Intro to PGAS (UPC and CAF) and Hybrid for Multicore Programming

Alice Koniges, Berkeley Lab, NERSC

Katherine Yelick, UC Berkeley and Berkeley Lab, NERSC

Rolf Rabenseifner, High Performance Computing Center Stuttgart

Reinhold Bader, Leibniz Supercomputing Center Munich

David Eder, Lawrence Livermore National Laboratory

A full-day tutorial proposed for SC11

Abstract

PGAS (Partitioned Global Address Space) languages offer both an alternative to traditional parallelization approaches (MPI and OpenMP), and the possibility of being combined with MPI for a multicore hybrid programming model. In this tutorial we cover PGAS concepts and two commonly used PGAS languages, Coarray Fortran (CAF, as specified in the Fortran standard) and the extension to the C standard, Unified Parallel C (UPC). Hands-on exercises to illustrate important concepts are interspersed with the lectures. Attendees will be paired in groups of two to accommodate attendees without laptops. Basic PGAS features, syntax for data distribution, intrinsic functions and synchronization primitives are discussed. Additional topics include parallel programming patterns, future extensions of both CAF and UPC, and hybrid programming. In the hybrid programming section we show how to combine PGAS languages with MPI, and contrast this approach to combining OpenMP with MPI. Real applications using hybrid models are given.

Detailed Description

Tutorial goals

This tutorial represents a unique collaboration between the Berkeley PGAS/UPC group and experienced hands-on PGAS and hybrid instructors. Participants will be provided with the technical foundations necessary to write library or application codes using CAF or UPC, and an introduction to experimental techniques for combining MPI with PGAS languages.

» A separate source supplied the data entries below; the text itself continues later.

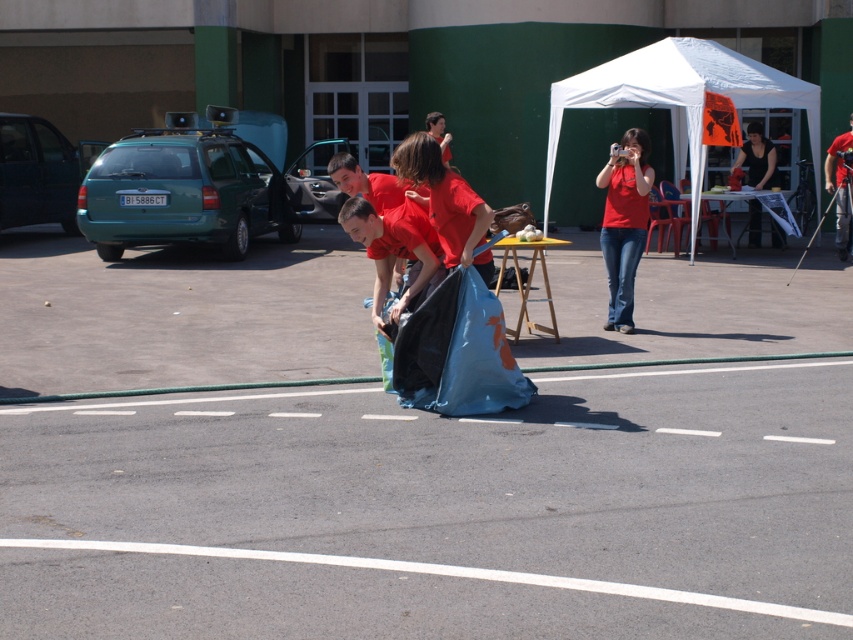 Between matte red shirt at center and smooth red shirt at center, which one has more height?

With more height is matte red shirt at center.

Looking at this image, between matte red shirt at center and smooth red shirt at center, which one has less height?

Standing shorter between the two is smooth red shirt at center.

I want to click on matte red shirt at center, so pyautogui.click(x=445, y=202).

Image resolution: width=853 pixels, height=640 pixels. In order to click on matte red shirt at center in this screenshot , I will do `click(445, 202)`.

Is point (773, 240) positioned after point (442, 124)?

Yes.

Describe the element at coordinates (757, 157) in the screenshot. I see `black fabric shirt at upper right` at that location.

Find the location of a particular element. The width and height of the screenshot is (853, 640). black fabric shirt at upper right is located at coordinates (757, 157).

Does white fabric tent at upper right appear on the right side of smooth red shirt at center?

Indeed, white fabric tent at upper right is positioned on the right side of smooth red shirt at center.

In the scene shown: Does white fabric tent at upper right have a greater height compared to smooth red shirt at center?

Yes, white fabric tent at upper right is taller than smooth red shirt at center.

Find the location of a particular element. The image size is (853, 640). white fabric tent at upper right is located at coordinates (680, 97).

Locate an element on the screen. white fabric tent at upper right is located at coordinates (680, 97).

The tutorial will stress some of the advantages of PGAS programming models including

· potentially easier programmability and therefore higher productivity than with purely MPI-based programming due to one-sided communication semantics, integration of the type system and other language features included with the parallel facilities

· optimization potential for the language processor (compiler + runtime system)

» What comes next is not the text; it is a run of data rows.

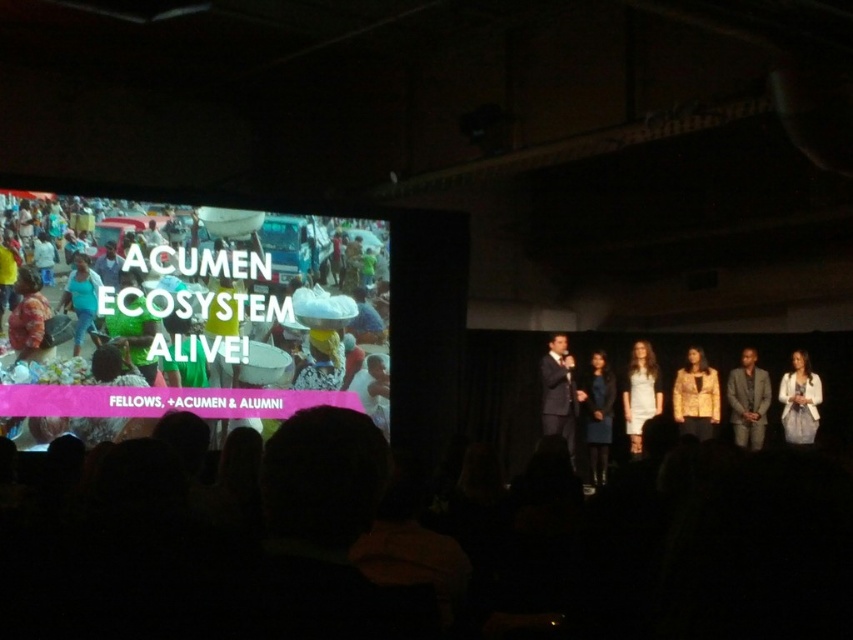 Question: Is matte black suit at center to the right of white satin dress at center from the viewer's perspective?

Choices:
 (A) no
 (B) yes

Answer: (A)

Question: Which point is farther to the camera?

Choices:
 (A) matte blue shirt at center
 (B) white textured jacket at right

Answer: (B)

Question: Which object is closer to the camera taking this photo?

Choices:
 (A) dark blue fabric dress at center
 (B) gray textured suit at center
 (C) white textured jacket at right

Answer: (A)

Question: Is matte black suit at center closer to the viewer compared to white satin dress at center?

Choices:
 (A) no
 (B) yes

Answer: (B)

Question: Is gray textured suit at center thinner than white textured jacket at right?

Choices:
 (A) yes
 (B) no

Answer: (B)

Question: Which point is farther from the camera taking this photo?

Choices:
 (A) (606, 472)
 (B) (695, 362)
 (C) (84, 310)

Answer: (B)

· improved scalability compared to OpenMP at the same level of usage complexity due to better locality control

· flexibility with respect to architectures – PGAS may be deployed on shared memory multi-core systems as well as (with some care required) on large-scale MPP architectures

The tutorial's strategy to provide an integrated view of both CAF and UPC will allow the audience to get a clear picture of similarities and differences between these two approaches to PGAS programming. Hybrid programming using both OpenMP and PGAS will be illustrated and compared.

Targeted Audiences and Relevance

The PGAS base is growing and targets a wide range of SC attendees. Application programmers, vendors and library designers coming from both C and Fortran backgrounds, will attend this tutorial. Multicore architectures are the norm now, from high end systems to desktops. This tutorial therefore addresses computer professionals with access to a very wide variety of programming platforms.

Content level

30% introductory, 40% intermediate, 30% advanced

Audience prerequisites

Participants should have knowledge of at least one of the Fortran 95 and C programming languages, possibly both, and be comfortable with running example programs in a Linux environment. Technical assistants and other personnel will be available for help with the exercises. In addition, a basic knowledge of traditional parallel programming models (MPI and OpenMP) is useful for the more advanced parts of the tutorial. Attendees will be paired in groups of two to accommodate attendees without laptops. If you have a laptop, a secure shell should be installed (e.g. OpenSSH or PuTTY) to be able to login on the parallel compute server that will be provided for the exercises, see also

http://www.nersc.gov/nusers/help/access/ssh_apps.php .

General Description

After an introduction to general PGAS concepts as well as to the status of the standardization efforts, the basic syntax for declaration and use of shared data is presented; the requirements and rules for synchronization of accesses to shared data are explained (PGAS memory model). This is followed by the topic of dynamic memory management for shared entities. Then, advanced synchronizations mechanisms like locks, atomic procedures as well as collective procedures are discussed, as well as their usefulness for implementation of certain parallel programming patterns. The section on hybrid programming explains the way MPI makes allowances for hybrid models, and how this can be matched with PGAS-based implementations. Finally, still existing deficiencies in the present language definitions of CAF and UPC will be indicated; an outlook will be provided for possible future extensions, which are presently still under discussion among language developers, and should allow to overcome most of the above-mentioned deficiencies.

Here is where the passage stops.